Records contained in a dataset:
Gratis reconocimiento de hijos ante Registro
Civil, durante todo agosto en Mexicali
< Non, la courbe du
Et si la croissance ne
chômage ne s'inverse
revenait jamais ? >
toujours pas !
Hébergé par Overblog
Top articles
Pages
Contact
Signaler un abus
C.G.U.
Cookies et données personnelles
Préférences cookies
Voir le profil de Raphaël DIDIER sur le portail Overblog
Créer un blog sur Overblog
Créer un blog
...
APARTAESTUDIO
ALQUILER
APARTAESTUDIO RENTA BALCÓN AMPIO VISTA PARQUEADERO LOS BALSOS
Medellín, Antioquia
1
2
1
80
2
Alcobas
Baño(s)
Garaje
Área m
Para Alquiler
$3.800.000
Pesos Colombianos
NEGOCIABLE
--
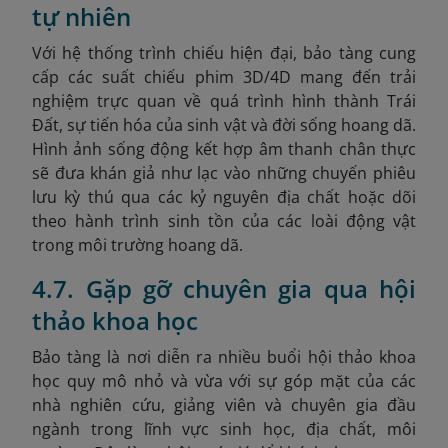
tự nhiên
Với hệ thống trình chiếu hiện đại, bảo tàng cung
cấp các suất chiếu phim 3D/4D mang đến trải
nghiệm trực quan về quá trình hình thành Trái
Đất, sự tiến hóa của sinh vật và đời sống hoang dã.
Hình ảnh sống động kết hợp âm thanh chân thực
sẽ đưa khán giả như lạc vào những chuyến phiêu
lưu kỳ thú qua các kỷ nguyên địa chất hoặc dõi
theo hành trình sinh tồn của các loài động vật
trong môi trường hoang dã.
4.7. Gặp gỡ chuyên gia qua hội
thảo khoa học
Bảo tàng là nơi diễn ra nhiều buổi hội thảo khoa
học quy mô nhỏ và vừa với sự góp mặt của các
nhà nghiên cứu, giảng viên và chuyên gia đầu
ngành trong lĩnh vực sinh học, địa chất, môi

:: Assignment ::
From the entries above, give again exactly the lines running from the line with "thảo khoa học" to the line with "ngành trong lĩnh vực sinh học, địa chất, môi"; include both of those lines.

:: Worked solution ::
thảo khoa học
Bảo tàng là nơi diễn ra nhiều buổi hội thảo khoa
học quy mô nhỏ và vừa với sự góp mặt của các
nhà nghiên cứu, giảng viên và chuyên gia đầu
ngành trong lĩnh vực sinh học, địa chất, môi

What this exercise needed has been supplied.